Meus amigos olham para a figura atrás de mim, Evangeline sorri debochadamente, pouco se importando com o sermão que recebeu. Courtney também sorri, mas seus olhos estão receosos, clone de merda. Zayn, Flynn e Lisa ficam boquiabertos e me encaram com preocupação.
Fecho os olhos com força e depois viro o meu corpo para a porta, vendo-a parada ali, com seu biquíni verde sexy, contrastando com os fios ruivos naturais. Como a merda de uma sereia. Seus olhos verdes prendem os meus e tudo vem à tona, todas as inseguranças, todos os sentimentos, toda a manipulação.
Preciso de um cigarro!
— Jullie, o que você está fazendo aqui? — Courtney pergunta, saindo da piscina e vestindo o roupão roxo, para receber a maldita amiga.
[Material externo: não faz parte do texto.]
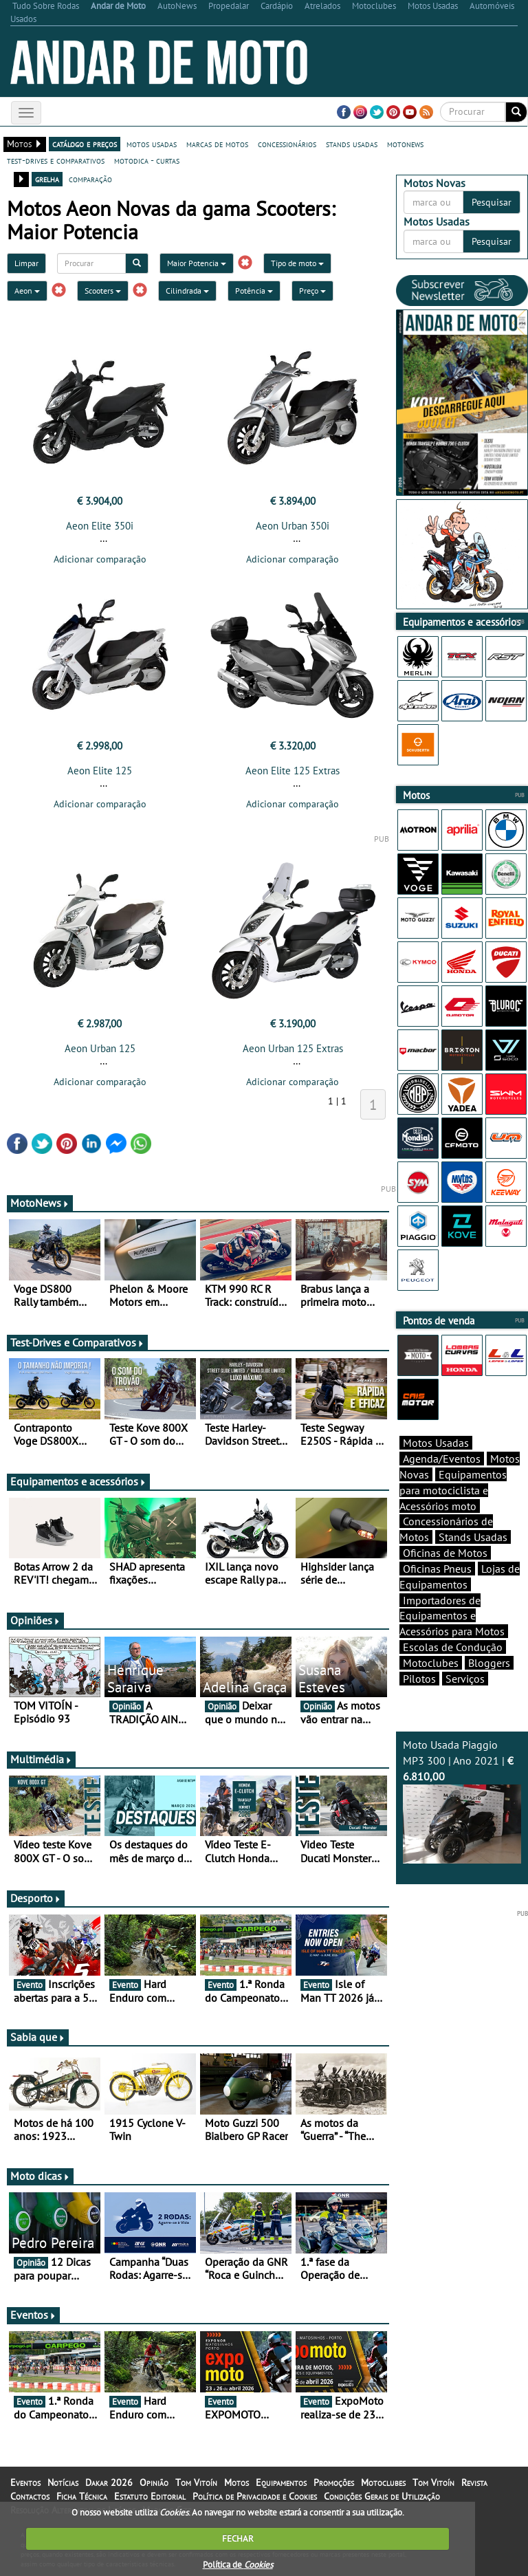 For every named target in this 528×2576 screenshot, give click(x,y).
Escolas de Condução (453, 1647)
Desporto (35, 1898)
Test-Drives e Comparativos (77, 1342)
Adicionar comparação (100, 559)
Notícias (62, 2482)
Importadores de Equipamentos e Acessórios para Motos (452, 1616)
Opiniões (35, 1620)
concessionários (287, 144)
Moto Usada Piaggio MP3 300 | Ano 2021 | (462, 1800)
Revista (474, 2482)
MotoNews (39, 1203)
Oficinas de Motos (445, 1553)
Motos (236, 2482)
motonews (405, 144)
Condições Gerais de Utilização (382, 2496)
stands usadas (351, 144)
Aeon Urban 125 (100, 1048)
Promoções (334, 2482)
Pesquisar (492, 202)
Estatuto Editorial (150, 2496)
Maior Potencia (196, 263)
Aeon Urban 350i (292, 525)
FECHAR (238, 2538)
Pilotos (419, 1678)
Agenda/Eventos (442, 1458)
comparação (90, 179)
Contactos (30, 2496)
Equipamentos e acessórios (78, 1481)
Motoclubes (431, 1663)
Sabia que (37, 2037)
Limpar (26, 263)
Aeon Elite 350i (99, 525)
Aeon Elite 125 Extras (292, 770)
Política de (238, 2564)
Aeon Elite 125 (99, 770)
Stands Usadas (473, 1537)
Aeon (27, 290)
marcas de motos (217, 144)
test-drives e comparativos (55, 160)
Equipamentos (281, 2482)
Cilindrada (187, 290)
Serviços (465, 1678)
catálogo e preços (84, 144)
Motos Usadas (436, 1443)
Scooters (103, 290)
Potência (254, 290)
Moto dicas (40, 2176)
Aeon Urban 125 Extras (293, 1048)
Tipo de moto (297, 263)
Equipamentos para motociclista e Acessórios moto (453, 1490)
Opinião (154, 2482)
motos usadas (151, 144)
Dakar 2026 (109, 2482)
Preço (312, 290)
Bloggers (489, 1663)
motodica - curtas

— Evangeline me convidou e eu vim — ela dá de ombros, sorrindo e se aproximando de nós.
Quando ela passa por mim, sinto seu perfume e isso me traz a droga da nostalgia. Porém, ao contrário do que me trazia antes, agora sinto nojo.
— Boa festinha pra vocês, eu estou dando o fora — aviso, saindo de onde estou sem nem dar ouvidos ao que eles dizem.
Saio da casa com a cabeça a milhões, um turbilhão de emoções me invadindo e o coração batendo forte. Não é fácil quando reencontramos fantasmas do passado. Pego um cigarro e o acendo, ainda em frente a mansão, que já está iluminada graças a escuridão que está começando a nos cercar.
Vejo Lisa saindo da casa também, com as mãos nos bolsos do moletom branco, sua cor favorita. Ela se aproxima de mim e sorri, com o rosto pálido e magro demais, contrastando com os cabelos loiros. Ela precisa de ajuda.
— Quer um cigarro?
— Quero, valeu — ela aceita e eu dou um para ela, que acende e dá uma longa tragada, encostando-se no carro, assim como eu. — Eu não sabia que ela iria aparecer, nem sabia que estava de volta a Toronto. Jurava que ainda estava na Austrália.
— Tudo bem.
Ficamos alguns segundos em silêncio, até que ouço um suspiro pesado e exausto vindo dela.
— Por que nos submetemos a isso, Jacob? Por que ainda andamos com pessoas que nos fazem tão mal? — ela questiona, com os grandes olhos verdes transbordando angústia.
— Porque estamos presos a elas, com grossas correntes e não sabemos como nos livrar disso.
— A última vez que realmente estive feliz foi com 6 anos, porque ainda não tinha conhecido Evangeline — ela desabafa e vejo as lágrimas rolando pelo seu rosto.
— Você precisa de ajuda, Lisa — reforço, abrindo os meus braços e lhe oferecendo um abraço.
Ela me abraça apertado e eu contenho as lágrimas, vê-la nesse estado me machuca tanto, porque eu me lembro dele, do Christian.
— Eu sei, Jacob, eu sei. Acontece que eu já estou corrompida. Coisas repugnantes eu acho normal e a minha mente já está ferrada. Eu só... não aguento mais — ela sussurra e eu a abraço mais apertado ainda. — É tão estranho, sabe? Em um instante me sinto poderosa e confiante, mas no outro...
— Vem, vou te levar para a minha casa e lá vamos marcar um terapeuta pra você, eu pago e te acompanho nas consultas — afasto-me dela e ela não diz nada, só entra no carro, com as lágrimas correndo.
Ligo o motor e acelero, feliz por ninguém além dela ter saído daquela casa. A imagem de Beatrice, Christian, minha mãe e até mesmo minha, me voltam à mente, e uma lágrima solitária cai. Todas as pessoas que eu não consegui salvar.
— Eu vou te salvar, Lisa. Prometo não falhar com você — juro, segurando em sua mão pequena.